**Task:** Which lines below hold the word "Provinciale"? Report each one.

--------

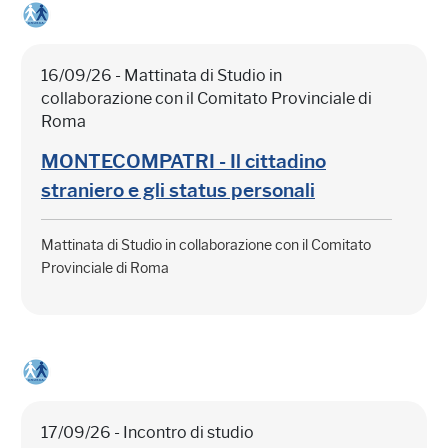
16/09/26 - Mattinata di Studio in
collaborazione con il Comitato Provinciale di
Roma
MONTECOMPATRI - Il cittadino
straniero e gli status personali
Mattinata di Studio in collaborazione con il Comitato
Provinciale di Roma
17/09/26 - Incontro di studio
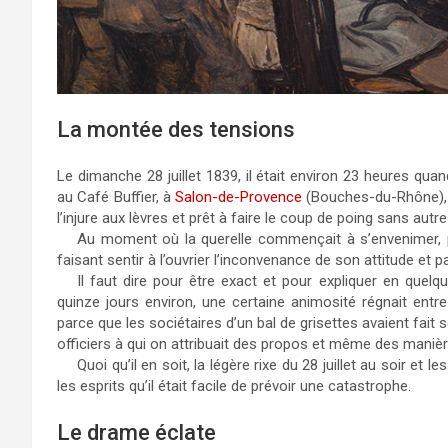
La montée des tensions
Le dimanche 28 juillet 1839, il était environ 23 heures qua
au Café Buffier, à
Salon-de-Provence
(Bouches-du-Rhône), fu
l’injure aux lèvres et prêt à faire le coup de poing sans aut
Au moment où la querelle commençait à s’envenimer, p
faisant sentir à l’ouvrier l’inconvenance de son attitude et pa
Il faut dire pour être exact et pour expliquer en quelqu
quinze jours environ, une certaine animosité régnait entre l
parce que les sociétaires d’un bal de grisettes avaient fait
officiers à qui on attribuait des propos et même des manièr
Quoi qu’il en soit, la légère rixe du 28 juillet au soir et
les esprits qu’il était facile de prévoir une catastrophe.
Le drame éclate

--------

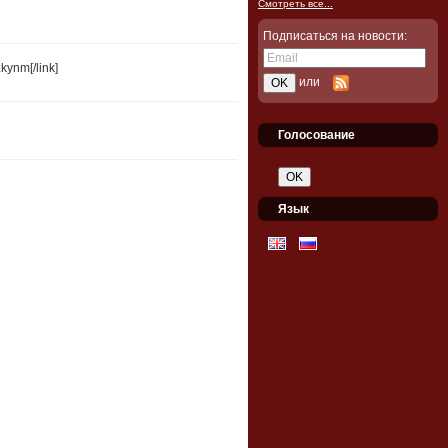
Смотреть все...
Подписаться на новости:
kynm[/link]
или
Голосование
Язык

--------

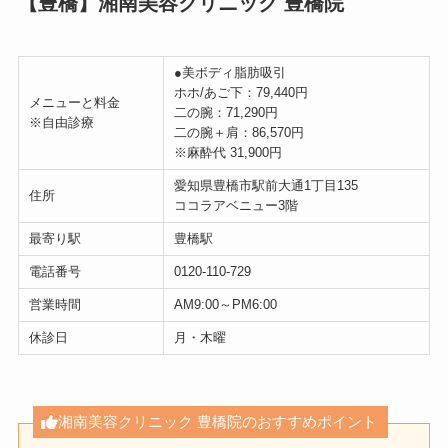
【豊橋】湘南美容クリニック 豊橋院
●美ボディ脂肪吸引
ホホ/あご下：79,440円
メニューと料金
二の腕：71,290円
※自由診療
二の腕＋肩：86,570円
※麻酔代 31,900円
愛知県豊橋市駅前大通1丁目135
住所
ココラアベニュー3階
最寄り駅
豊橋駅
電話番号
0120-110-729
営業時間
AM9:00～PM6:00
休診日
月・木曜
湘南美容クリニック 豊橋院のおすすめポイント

--------

**Answer to this exercise:**
collaborazione con il Comitato Provinciale di
Provinciale di Roma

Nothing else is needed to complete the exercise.